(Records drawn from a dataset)
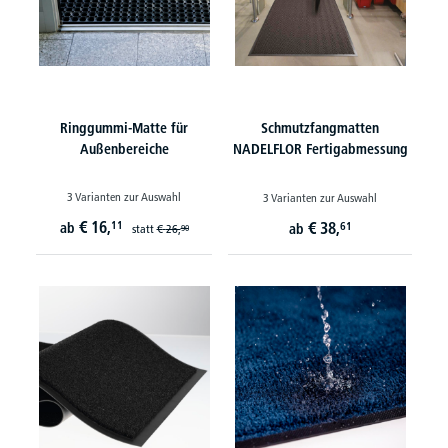
Ringgummi-Matte für
Schmutzfangmatten
Außenbereiche
NADELFLOR Fertigabmessung
3 Varianten zur Auswahl
3 Varianten zur Auswahl
€
16,
11
€
38,
ab
61
ab
statt
€
26,
90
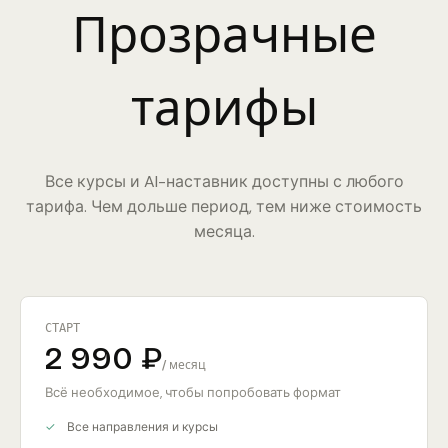
Прозрачные
тарифы
Все курсы и AI-наставник доступны с любого
тарифа. Чем дольше период, тем ниже стоимость
месяца.
СТАРТ
2 990 ₽
/ месяц
Всё необходимое, чтобы попробовать формат
Все направления и курсы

[What this task involves]
Extract, word for word, every line from the one holding "Außenbereiche" through the closing line of the data above. Do not include any pictures.

[Result]
Außenbereiche
NADELFLOR Fertigabmessung
3 Varianten zur Auswahl
3 Varianten zur Auswahl
€
16,
11
€
38,
ab
61
ab
statt
€
26,
90
Прозрачные
тарифы
Все курсы и AI-наставник доступны с любого
тарифа. Чем дольше период, тем ниже стоимость
месяца.
СТАРТ
2 990 ₽
/ месяц
Всё необходимое, чтобы попробовать формат
Все направления и курсы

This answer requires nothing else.